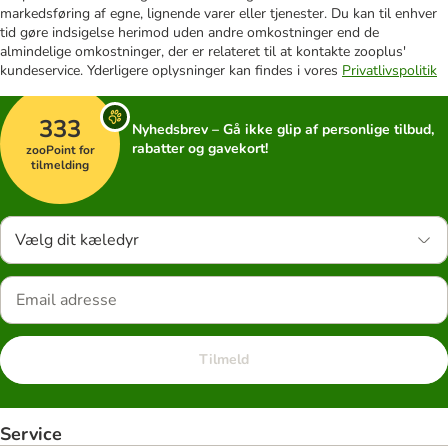
markedsføring af egne, lignende varer eller tjenester. Du kan til enhver
tid gøre indsigelse herimod uden andre omkostninger end de
almindelige omkostninger, der er relateret til at kontakte zooplus'
kundeservice. Yderligere oplysninger kan findes i vores
Privatlivspolitik
333
Nyhedsbrev – Gå ikke glip af personlige tilbud,
rabatter og gavekort!
zooPoint for
tilmelding
Vælg dit kæledyr
Tilmeld
Service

══════

- _Work request_: What is needed is a verbatim copy of every entry, with the pictures omitted.

- _Written solution_:
markedsføring af egne, lignende varer eller tjenester. Du kan til enhver
tid gøre indsigelse herimod uden andre omkostninger end de
almindelige omkostninger, der er relateret til at kontakte zooplus'
kundeservice. Yderligere oplysninger kan findes i vores
Privatlivspolitik
333
Nyhedsbrev – Gå ikke glip af personlige tilbud,
rabatter og gavekort!
zooPoint for
tilmelding
Vælg dit kæledyr
Tilmeld
Service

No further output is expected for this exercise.